Nothing but the lines from the one with "Холодильник БИРЮСА" down to the one with "Холодильник SAMSUNG" should be returned, exactly and with both ends included, from the material below.

BEGIN SOURCE DATA

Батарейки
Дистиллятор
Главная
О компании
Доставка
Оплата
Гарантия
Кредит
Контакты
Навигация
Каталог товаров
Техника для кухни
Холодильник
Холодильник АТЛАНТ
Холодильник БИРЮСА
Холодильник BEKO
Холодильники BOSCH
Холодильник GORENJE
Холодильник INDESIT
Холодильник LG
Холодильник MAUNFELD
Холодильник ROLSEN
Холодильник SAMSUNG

END SOURCE DATA
BEGIN SOURCE DATA

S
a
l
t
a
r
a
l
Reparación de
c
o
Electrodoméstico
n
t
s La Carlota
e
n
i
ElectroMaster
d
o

END SOURCE DATA
BEGIN SOURCE DATA

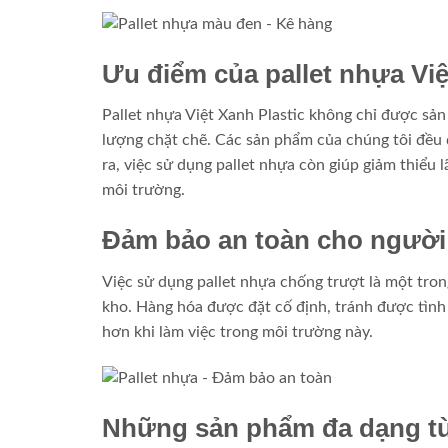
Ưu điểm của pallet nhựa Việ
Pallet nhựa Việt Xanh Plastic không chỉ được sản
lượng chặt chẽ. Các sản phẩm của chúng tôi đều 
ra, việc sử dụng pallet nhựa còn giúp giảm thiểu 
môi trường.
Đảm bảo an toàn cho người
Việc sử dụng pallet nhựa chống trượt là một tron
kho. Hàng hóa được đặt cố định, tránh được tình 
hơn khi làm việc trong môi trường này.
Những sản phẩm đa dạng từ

END SOURCE DATA

*SOLUTION TO THE EXERCISE*.
Холодильник БИРЮСА
Холодильник BEKO
Холодильники BOSCH
Холодильник GORENJE
Холодильник INDESIT
Холодильник LG
Холодильник MAUNFELD
Холодильник ROLSEN
Холодильник SAMSUNG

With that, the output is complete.